Prior to selling tissues on the street, Ms Koh held an office job. However, as her workplace was in a building with no lifts, she faced issues with accessibility and decided to leave, according to Malaysian news and lifestyle website Says. 

Mr Lim’s TikTok video, which racked up over 400,000 views and 37,000 likes, had many TikTok users calling for the authorities to help.

Users tagged Youth and Sports Minister and Member of Parliament for Segambut, Ms Hannah Yeoh, to bring the issue to her attention. However, she has not responded to the video at the time of writing (Feb 7). 


This is not the first time Ms Koh made the headlines for her predicament. 

A year ago, Ms Koh’s plight surfaced when a Twitter user noticed Ms Koh wearing the recognisable “Malayan tiger” polo shirt worn by Malaysian athletes while holding a newspaper cutting that read "former swimming athlete ridiculed" in Malay.

The 2019 article by Berita Harian detailed Ms Koh's struggles as a tissue seller when she first made the career switch. She described being looked down upon, facing verbal abuse and being accused of being part of a "syndicate" to earn "easy money" while selling tissue in Penang. 

Infuriated by Ms Koh’s living situation, Twitter user Fayadh Wahab called for “a significant policy change” to address para-athletes. 

The tweet led to the para-athlete’s story going viral, receiving coverage from numerous local news outlets.

Ms Koh had received offers of assistance from government agencies but rejected the offers as she wanted to be “self reliant”, according to online news outlet Free Malaysia Today (FMT). 

The National Sports Council of Malaysia had previously invited her to join an entrepreneurial programme for former athletes, but she had turned down the offer. 

Ms Koh had previously told Malaysian national news agency Bernama that she strives to live independently and that she is not “ashamed of this honest way of earning a living”.
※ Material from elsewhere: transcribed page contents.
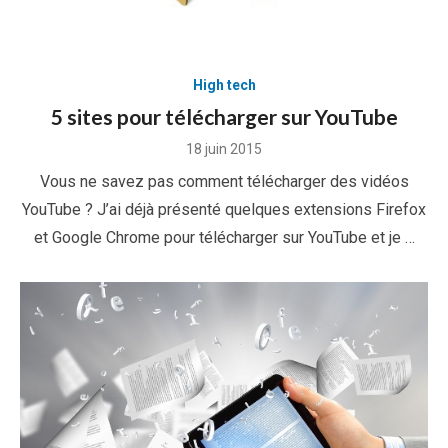
High tech
5 sites pour télécharger sur YouTube
Posted
18 juin 2015
on
Vous ne savez pas comment télécharger des vidéos
YouTube ? J’ai déjà présenté quelques extensions Firefox
et Google Chrome pour télécharger sur YouTube et je …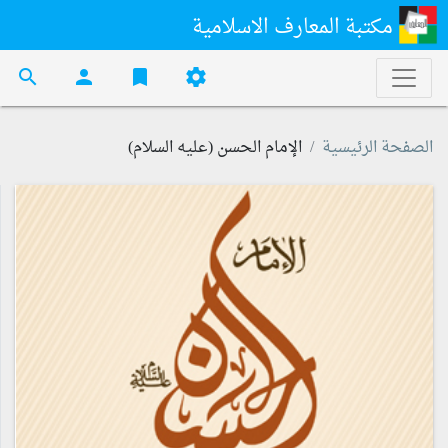
مكتبة المعارف الاسلامية
search
person
bookmark
settings
الصفحة الرئيسية
الإمام الحسن (عليه السلام)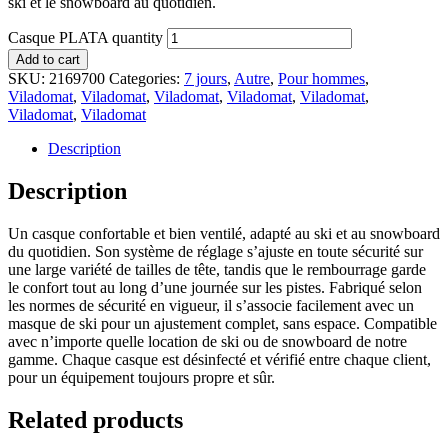
ski et le snowboard au quotidien.
Casque PLATA quantity
Add to cart
SKU:
2169700
Categories:
7 jours
,
Autre
,
Pour hommes
,
Viladomat
,
Viladomat
,
Viladomat
,
Viladomat
,
Viladomat
,
Viladomat
,
Viladomat
Description
Description
Un casque confortable et bien ventilé, adapté au ski et au snowboard
du quotidien. Son système de réglage s’ajuste en toute sécurité sur
une large variété de tailles de tête, tandis que le rembourrage garde
le confort tout au long d’une journée sur les pistes. Fabriqué selon
les normes de sécurité en vigueur, il s’associe facilement avec un
masque de ski pour un ajustement complet, sans espace. Compatible
avec n’importe quelle location de ski ou de snowboard de notre
gamme. Chaque casque est désinfecté et vérifié entre chaque client,
pour un équipement toujours propre et sûr.
Related products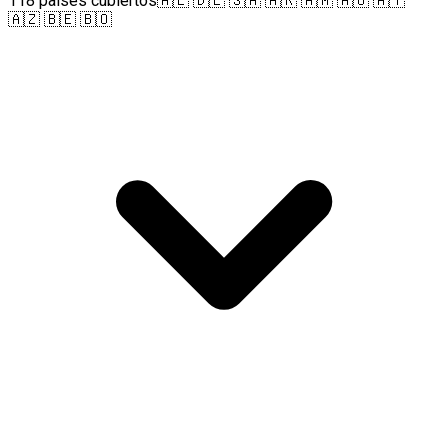
118 países cubiertos
🇦🇱 🇩🇪 🇸🇦 🇦🇷 🇦🇲 🇦🇺 🇦🇹
🇦🇿 🇧🇪 🇧🇴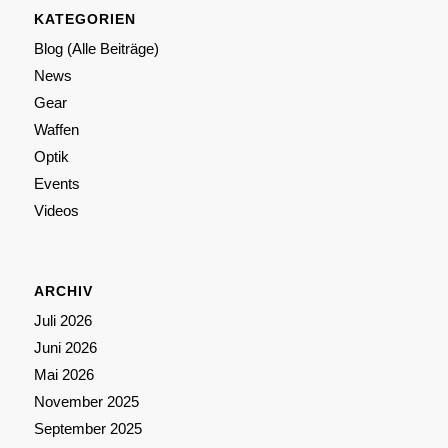
KATEGORIEN
Blog (Alle Beiträge)
News
Gear
Waffen
Optik
Events
Videos
ARCHIV
Juli 2026
Juni 2026
Mai 2026
November 2025
September 2025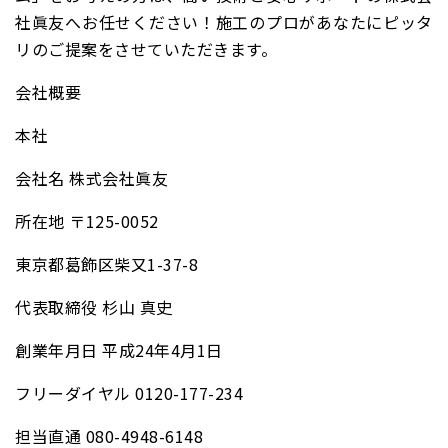
社眞友へお任せください！施工のプロがあなたにピッタ
リのご提案をさせていただきます。
会社概要
本社
会社名 株式会社眞友
所在地 〒125-0052
東京都葛飾区柴又1-37-8
代表取締役 杉山 真史
創業年月日 平成24年4月1日
フリーダイヤル 0120-177-234
担当直通 080-4948-6148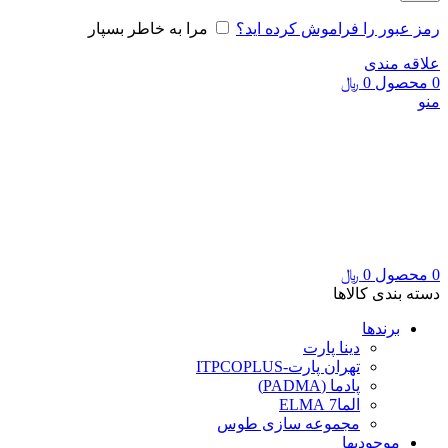
رمز عبور را فراموش کرده اید؟
مرا به خاطر بسپار
علاقه مندی
0
محصول
0
﷼
منو
0
محصول
0
﷼
دسته بندی کالاها
برندها
دینا پارت
تهران پارت-ITPCOPLUS
پادما (PADMA)
الما7 ELMA
مجموعه سازی طوس
موجودیها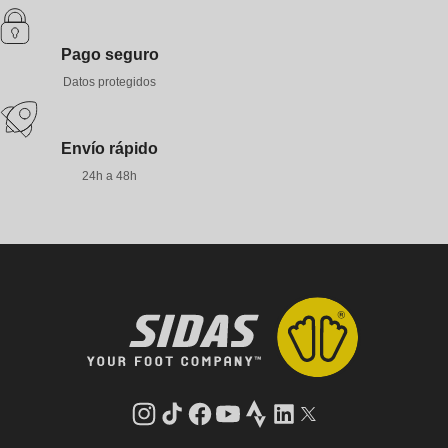
Pago seguro
Datos protegidos
Envío rápido
24h a 48h
Instagram
tiktok
facebook
youtube
Strava
LinkedIn
Gorjeo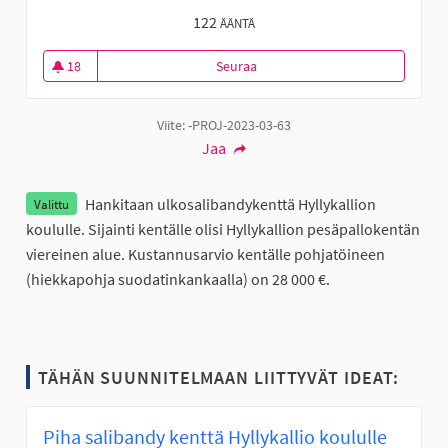
122
ÄÄNTÄ
18
Seuraa
Ulkosalibandykenttä Hyllykallio
18 seuraajaa
Viite: -PROJ-2023-03-63
Jaa
Hankitaan ulkosalibandykenttä Hyllykallion
Valittu
koululle. Sijainti kentälle olisi Hyllykallion pesäpallokentän
viereinen alue. Kustannusarvio kentälle pohjatöineen
(hiekkapohja suodatinkankaalla) on 28 000 €.
TÄHÄN SUUNNITELMAAN LIITTYVÄT IDEAT:
Piha salibandy kenttä Hyllykallio koululle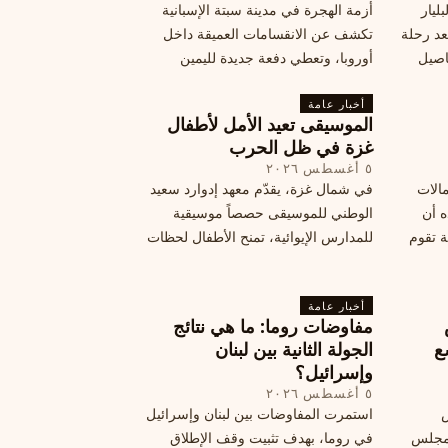
ليار
أزمة الهجرة في مدينة سبتة الإسبانية
د رحلة
تكشف عن الانقسامات العميقة داخل
اصيل
أوروبا، وتعطي دفعة جديدة لليمين
المتطرف، وفرصة لخصوم الاتحاد
أخبار عامة
الأوروبي لاستغلال هشاشة موقفه، فما
الموسيقى تعيد الأمل لأطفال
هي الآثار السياسية لهذه الأزمة؟
غزة في ظل الحرب
٥ أغسطس ٢٠٢٦
مالات
في شمال غزة، يقدّم معهد إدوارد سعيد
ه أن
الوطني للموسيقى حصصاً موسيقية
ة تقوم
للمدارس الإيوائية، تمنح الأطفال لحظات
ة بضربات
من السلام وتعيد لهم الطفولة المفقودة.
تبان
اكتشف كيف
أخبار عامة
مفاوضات روما: ما هي نتائج
ع
الجولة الثانية بين لبنان
وإسرائيل؟
٥ أغسطس ٢٠٢٦
س
استمرت المفاوضات بين لبنان وإسرائيل
 ومجلس
في روما، بهدف تثبيت وقف الإطلاق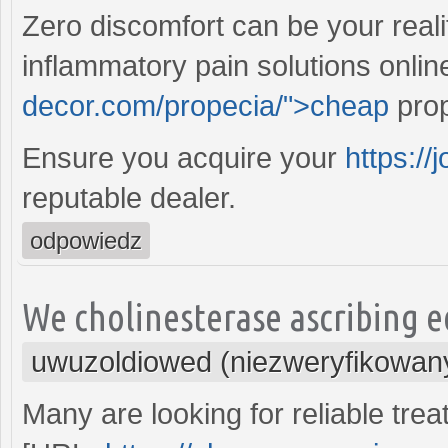
Zero discomfort can be your reali
inflammatory pain solutions onlin
decor.com/propecia/">cheap
prop
Ensure you acquire your
https:/
reputable dealer.
odpowiedz
We cholinesterase ascribing e
uwuzoldiowed (niezweryfikowan
Many are looking for reliable trea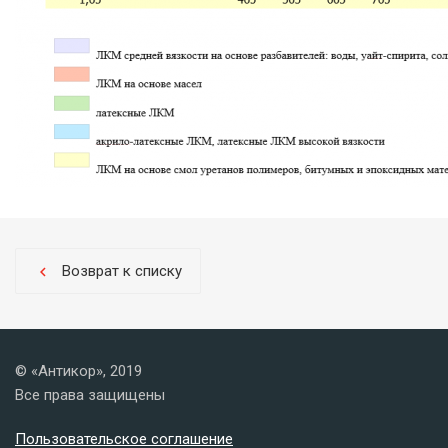
Возврат к списку
chevron_left
© «Антикор», 2019
Все права защищены
Пользовательское соглашение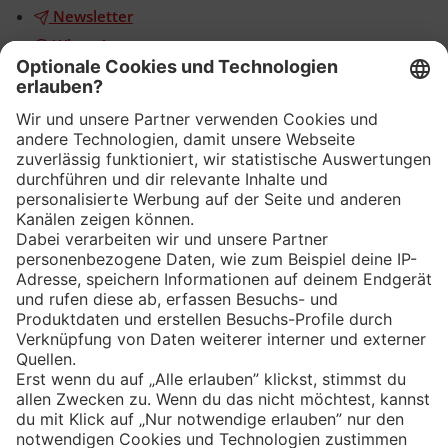
Newsletter
WhatsApp
App
Eishockey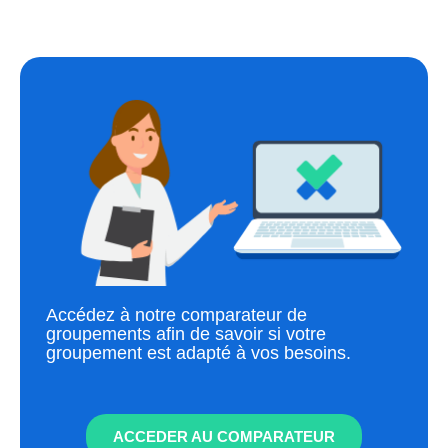
Accédez à notre comparateur de
groupements afin de savoir si votre
groupement est adapté à vos besoins.
ACCEDER AU COMPARATEUR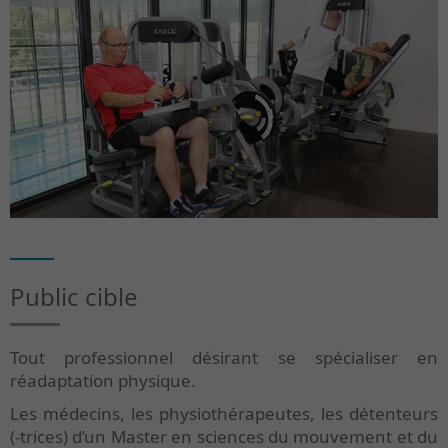
Public cible
Tout professionnel désirant se spécialiser en
réadaptation physique.
Les médecins, les physiothérapeutes, les détenteurs
(-trices) d’un Master en sciences du mouvement et du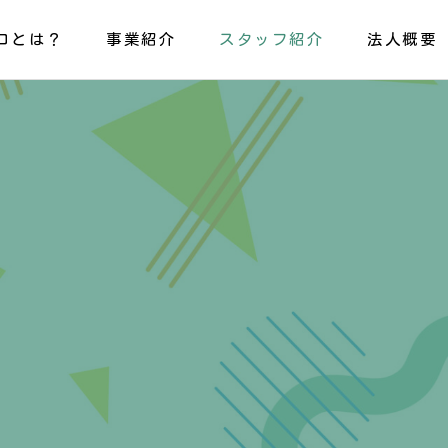
コとは？
事業紹介
スタッフ紹介
法人概要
The chairman of the National Athletes’ Welfare Foundation (YAKEB), Noorul Ariffin Abdul Majeed, has urged social media users not to sensationalise and exploit the plight of Ms Koh for their personal agenda, according to FMT.

“Don’t tarnish the good reputation and name of national athletes for personal or political gain. It will spark a negative perception that can cause public confusion and result in a lack of support for national athletes,” he said.

Ms Koh earns about RM800 (S$249) a month from selling tissues and receives RM300 (S$92) of monthly assistance from the YAKEB, according to Bernama.


Ms Koh's story is not unique.

A photo of former Malaysian Paralympian sprinter Raduan Emeari working in a petrol station went viral in 2021, prompting concern over the lack of opportunities and jobs for athletes after retirement. 

Mr Emeari has since accepted a job offer from the National Sports Council (NSC) of Malaysia as an assistant trainer, reported Says. 

The same year, Vice World News interviewed Mr Mariappan Perumal, Malaysia’s first Paralympic medalist. A former powerlifter, he struggled to survive on a small state pension after retiring from the sport. 

“I went to so many competitions that I lost my job. Once I retired, the government didn’t help me at all — they just gave me pension,” Mr Perumal told Vice World News.

“My name portrays excellence but my life doesn’t reflect it.” 

In 1988, the Malaysian government mandated that 1 per cent of public sector jobs were to be filled by persons with disabilities, in a bid to be more inclusive.

However, as of June 2019, only 3,686 persons with disabilities, or 0.2 per cent of an estimated 1.7 million workforce, were employed in the civil service.